At this moment after leaving the doctor’s office, I was struck by reality and decided that I had to make a change for my life and not only because of my health, but for my parents who really deserved it.

I moved back to my country of origin because I applied for college and my petition was denied because I didn’t have a green card. This made me realize that I wasn't worth shit in the U.S., and I definitely didn't have a future there realizing the last 8 years of my life had been thrown away in a garbage can. Now I was 20 years old, had lost 20 lbs and was trying to change my life but I was living back in the home of Pablo Escobar, guerrilla and paramilitary groups and all sorts of delinquency which absorbed me once again into that “fast lane” life.

I was going to college at this period of time. My money here was worth almost triple compared to the exchange rate, so basically I was on party animal mode and leading a very promiscuous active sex life.

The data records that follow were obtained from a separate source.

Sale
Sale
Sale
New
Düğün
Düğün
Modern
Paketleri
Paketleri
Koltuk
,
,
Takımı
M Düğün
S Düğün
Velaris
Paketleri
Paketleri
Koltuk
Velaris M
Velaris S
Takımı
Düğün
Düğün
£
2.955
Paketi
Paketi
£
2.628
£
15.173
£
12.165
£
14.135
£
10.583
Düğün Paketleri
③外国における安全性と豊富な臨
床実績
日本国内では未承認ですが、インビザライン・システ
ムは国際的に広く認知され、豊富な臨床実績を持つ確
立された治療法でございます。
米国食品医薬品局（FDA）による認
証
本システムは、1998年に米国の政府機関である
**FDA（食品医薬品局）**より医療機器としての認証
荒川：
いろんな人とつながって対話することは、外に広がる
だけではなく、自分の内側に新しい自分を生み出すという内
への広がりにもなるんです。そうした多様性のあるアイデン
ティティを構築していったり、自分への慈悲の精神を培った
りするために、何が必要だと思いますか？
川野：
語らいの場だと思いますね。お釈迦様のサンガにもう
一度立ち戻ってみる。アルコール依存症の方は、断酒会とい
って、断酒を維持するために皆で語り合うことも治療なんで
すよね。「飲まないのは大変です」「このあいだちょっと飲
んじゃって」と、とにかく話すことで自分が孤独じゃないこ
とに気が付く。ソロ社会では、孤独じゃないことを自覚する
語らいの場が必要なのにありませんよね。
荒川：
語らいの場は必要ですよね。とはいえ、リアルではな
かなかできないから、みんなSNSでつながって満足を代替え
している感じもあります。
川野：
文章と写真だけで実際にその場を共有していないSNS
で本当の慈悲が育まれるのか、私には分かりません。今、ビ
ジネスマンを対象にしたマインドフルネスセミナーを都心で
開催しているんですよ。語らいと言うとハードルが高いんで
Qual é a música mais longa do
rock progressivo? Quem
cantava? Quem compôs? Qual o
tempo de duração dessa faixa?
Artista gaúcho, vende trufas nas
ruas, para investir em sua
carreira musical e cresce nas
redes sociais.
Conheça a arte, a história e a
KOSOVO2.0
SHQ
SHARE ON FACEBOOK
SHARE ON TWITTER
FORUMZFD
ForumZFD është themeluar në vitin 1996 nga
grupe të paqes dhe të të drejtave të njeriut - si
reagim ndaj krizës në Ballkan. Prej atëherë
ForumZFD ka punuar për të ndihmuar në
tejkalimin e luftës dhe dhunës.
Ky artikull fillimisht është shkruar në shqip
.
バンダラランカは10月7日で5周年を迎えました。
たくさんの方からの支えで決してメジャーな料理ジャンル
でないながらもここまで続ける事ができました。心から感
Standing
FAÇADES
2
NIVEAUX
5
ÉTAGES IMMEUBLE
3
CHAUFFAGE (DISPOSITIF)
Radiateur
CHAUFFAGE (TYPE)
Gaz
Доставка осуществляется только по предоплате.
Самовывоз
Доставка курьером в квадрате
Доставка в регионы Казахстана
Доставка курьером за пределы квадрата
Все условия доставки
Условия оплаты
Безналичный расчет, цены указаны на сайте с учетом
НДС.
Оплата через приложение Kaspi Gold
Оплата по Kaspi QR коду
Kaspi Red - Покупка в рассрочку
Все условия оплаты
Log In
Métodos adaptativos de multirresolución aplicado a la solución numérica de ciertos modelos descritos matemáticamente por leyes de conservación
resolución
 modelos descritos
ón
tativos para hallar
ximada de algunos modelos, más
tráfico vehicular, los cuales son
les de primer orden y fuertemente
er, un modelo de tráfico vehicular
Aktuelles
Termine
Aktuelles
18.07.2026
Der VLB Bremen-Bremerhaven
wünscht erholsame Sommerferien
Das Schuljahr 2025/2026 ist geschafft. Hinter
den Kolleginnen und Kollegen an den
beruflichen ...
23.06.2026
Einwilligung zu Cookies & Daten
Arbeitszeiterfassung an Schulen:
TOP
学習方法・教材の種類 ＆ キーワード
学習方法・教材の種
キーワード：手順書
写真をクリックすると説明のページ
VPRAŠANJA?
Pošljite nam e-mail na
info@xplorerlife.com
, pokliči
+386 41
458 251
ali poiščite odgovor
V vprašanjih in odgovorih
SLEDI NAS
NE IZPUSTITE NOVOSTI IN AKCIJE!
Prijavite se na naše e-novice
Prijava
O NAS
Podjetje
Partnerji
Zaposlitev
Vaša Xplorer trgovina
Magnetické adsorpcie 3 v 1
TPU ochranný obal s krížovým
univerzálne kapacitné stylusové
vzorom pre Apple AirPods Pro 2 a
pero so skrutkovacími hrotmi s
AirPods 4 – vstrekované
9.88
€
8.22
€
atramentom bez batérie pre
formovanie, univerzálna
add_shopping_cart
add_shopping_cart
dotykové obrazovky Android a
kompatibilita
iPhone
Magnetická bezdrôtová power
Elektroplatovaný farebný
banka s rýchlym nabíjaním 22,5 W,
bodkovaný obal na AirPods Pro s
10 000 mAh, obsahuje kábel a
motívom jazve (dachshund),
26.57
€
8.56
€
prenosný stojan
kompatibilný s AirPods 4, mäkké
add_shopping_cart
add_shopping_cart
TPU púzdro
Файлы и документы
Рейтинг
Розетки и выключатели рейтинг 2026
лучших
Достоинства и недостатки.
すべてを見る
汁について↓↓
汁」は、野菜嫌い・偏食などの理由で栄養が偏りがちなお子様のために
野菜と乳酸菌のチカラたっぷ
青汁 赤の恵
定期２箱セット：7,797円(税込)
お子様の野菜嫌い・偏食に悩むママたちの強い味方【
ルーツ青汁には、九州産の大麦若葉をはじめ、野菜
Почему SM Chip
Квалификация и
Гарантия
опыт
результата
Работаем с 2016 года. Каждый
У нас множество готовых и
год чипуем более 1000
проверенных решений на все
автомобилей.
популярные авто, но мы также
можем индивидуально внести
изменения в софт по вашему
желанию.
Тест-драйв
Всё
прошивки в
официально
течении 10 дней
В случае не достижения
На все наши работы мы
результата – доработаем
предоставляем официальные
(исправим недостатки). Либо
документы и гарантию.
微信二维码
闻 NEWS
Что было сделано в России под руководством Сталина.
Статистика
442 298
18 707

I kept abusing my health for the next couple of years and things just got worse as I started getting involved with murderers, drug traffickers and others not to mention. This time I was so caught up with drug consumption that my parents had started to get more worried about the situation because my family members had told them I was taking the wrong road to walk in life, the worst thing that they didn’t know was that I had dropped out of college in 7th semester while believing I was attending.

Before the semester was done my mother had the gut feeling and found out I didn’t sign up that semester. This was the most devastating news my parents could’ve gotten but I recognize that for me, it was the most shameful thing I’ve done in my life because I was raised to not be a quitter and that was exactly what I was doing, quitting!

I’m 29 years old right now, I lost more than 60 lbs and I live with my girlfriend whom I adore and I have changed my life. My new life started 2 years ago. Back then I didn't know her yet and I was very controlled with drugs but at least twice a month I was partying not as bad as when I used to party for two days straight in a row.

But it seemed like this drug demon was trying to possess me again.

In between of one of those nights in a rush of cocaine I got into a fight with the wrong person.

This person was a known hitman and when I realized it, it was too late to step back. He was actually from around my way and I grew up with him before I had left overseas but that wasn’t a good reason for him to threaten to kill me. The thing was that I couldn’t go to the police because that’s just something you can’t do unless you’re trying to stay alive.

Two days later like it was what I call a miracle, he got caught and charged with more than 7 murders and three attempts. This was a sign that God works in different and magical ways because in return for that I promised to focus on recovering my life and climbing out of the hole that I was burying myself in.

Now I’m two years cocaine, tobacco and alcohol free and like my favorite rapper Biggie Smalls said,

“And I went from negative to positive, and it’s all good!”